Phar Lap won in record time by 3½ lengths which set him on a career as our national racing legend.

Little did those know who were there to see Phar Lap win the Derby, that this was to be the last of the carefree spring carnivals of the twenties, for within three weeks on 25 October 1929 came the New York stock market crash on Wall Street, ushering in the Depression which was to so greatly affect everyone’s lives.

Phar Lap’s spring carnival was to become one of the special markers in our national history.

1946 was the first Spring Carnival after the end of the war, Sydney, after years of war time restrictions and with the servicemen and women back home was ready for a day out and a return to some of the joys of life.

The followers of the equine parade had their interest on the Randwick saddling paddock, especially the Epsom Handicap for the No 1 saddlecloth which was carried by one of the most brilliant gallopers of the day and one of the real stars of the spring carnival, Shannon.
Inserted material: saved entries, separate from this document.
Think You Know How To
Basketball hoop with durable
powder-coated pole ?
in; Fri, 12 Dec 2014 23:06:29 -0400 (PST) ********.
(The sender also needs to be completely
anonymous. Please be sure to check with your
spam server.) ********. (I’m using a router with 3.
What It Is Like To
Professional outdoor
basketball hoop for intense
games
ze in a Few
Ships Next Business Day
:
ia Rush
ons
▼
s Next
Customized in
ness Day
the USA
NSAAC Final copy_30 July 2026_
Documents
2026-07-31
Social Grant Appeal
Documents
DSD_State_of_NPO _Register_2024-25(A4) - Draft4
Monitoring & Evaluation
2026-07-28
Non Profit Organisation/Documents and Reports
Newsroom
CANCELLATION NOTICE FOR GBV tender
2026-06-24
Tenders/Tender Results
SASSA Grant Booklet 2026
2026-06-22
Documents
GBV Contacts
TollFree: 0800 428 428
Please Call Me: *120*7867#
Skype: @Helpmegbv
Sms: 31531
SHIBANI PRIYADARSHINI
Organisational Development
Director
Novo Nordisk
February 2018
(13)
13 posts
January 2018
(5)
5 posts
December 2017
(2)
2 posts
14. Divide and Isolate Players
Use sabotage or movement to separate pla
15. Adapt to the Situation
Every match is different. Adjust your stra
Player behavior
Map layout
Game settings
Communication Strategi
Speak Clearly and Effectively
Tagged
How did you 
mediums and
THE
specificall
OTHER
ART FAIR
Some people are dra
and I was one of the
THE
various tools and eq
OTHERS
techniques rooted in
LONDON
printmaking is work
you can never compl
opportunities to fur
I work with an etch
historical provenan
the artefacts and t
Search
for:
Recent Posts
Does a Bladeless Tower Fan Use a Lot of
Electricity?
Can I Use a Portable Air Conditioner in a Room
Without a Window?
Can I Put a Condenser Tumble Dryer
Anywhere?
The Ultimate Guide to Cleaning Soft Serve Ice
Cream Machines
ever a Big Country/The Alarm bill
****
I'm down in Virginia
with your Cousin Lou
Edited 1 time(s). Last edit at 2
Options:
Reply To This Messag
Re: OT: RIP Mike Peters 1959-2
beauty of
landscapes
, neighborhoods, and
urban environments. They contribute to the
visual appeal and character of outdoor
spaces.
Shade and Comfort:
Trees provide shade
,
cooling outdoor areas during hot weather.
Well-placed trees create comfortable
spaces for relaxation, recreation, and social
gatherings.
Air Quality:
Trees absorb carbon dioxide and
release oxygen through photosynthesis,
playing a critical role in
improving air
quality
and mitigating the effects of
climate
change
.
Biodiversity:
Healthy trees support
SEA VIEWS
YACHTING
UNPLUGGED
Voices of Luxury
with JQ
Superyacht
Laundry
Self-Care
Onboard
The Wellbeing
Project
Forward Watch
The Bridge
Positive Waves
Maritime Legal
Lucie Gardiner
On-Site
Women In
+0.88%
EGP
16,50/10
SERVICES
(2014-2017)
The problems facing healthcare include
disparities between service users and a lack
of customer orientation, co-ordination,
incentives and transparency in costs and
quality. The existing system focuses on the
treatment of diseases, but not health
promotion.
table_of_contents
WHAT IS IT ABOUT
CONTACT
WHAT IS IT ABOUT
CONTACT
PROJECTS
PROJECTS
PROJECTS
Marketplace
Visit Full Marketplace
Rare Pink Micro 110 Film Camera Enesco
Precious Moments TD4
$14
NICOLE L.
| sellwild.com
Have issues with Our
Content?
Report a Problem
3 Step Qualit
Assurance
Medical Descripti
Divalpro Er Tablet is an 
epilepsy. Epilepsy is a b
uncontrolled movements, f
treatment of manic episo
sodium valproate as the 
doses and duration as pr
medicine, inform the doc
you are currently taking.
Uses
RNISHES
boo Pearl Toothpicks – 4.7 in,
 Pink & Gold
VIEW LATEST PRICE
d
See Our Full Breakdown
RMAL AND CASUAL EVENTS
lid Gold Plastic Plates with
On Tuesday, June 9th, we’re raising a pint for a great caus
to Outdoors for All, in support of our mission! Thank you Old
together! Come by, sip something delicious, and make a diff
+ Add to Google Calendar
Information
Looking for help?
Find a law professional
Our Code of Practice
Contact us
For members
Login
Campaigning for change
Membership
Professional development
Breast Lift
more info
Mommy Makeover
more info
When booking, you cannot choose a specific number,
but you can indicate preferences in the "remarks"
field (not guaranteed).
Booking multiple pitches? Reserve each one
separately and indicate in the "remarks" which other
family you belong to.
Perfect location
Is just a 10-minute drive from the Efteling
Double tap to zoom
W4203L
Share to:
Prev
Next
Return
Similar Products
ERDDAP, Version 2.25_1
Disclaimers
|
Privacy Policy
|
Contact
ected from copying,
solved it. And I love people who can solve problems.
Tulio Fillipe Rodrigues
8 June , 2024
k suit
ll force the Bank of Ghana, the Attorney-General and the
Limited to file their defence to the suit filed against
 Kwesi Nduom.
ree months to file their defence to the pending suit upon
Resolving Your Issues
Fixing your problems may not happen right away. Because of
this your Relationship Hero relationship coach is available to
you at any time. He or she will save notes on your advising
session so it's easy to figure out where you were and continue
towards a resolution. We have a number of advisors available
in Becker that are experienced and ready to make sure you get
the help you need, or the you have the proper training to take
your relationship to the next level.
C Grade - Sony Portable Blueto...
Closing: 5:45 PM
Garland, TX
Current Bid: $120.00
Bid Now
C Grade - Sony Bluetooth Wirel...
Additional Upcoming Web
Shannon was to be ridden by Darby Munro who many would say was Australia’s best horsemen.

Racegoers love a champion, when they are running everything has that extra sense of excitement.

When he went to the barrier Shannon was odds on favourite.

What was to make this Spring Carnival so memorable took place in a little over one and a half minutes of the running of the Epsom Handicap, for when the field was sent away by the starter Shannon was left about 10 lengths behind the field.

What happened then is considered by many to be one of the greatest performances by horse and jockey in Australia’s racing history.

Munro set off after the field and “in one of the greatest exhibitions of riding I have ever seen” (J.B. Donohue, Chairman of Stewards)

Shannon failed to catch the winner Blue Legend by a short head.

Those who were there to see this race would ever after wonder would they see such a spring carnival as that of 1946.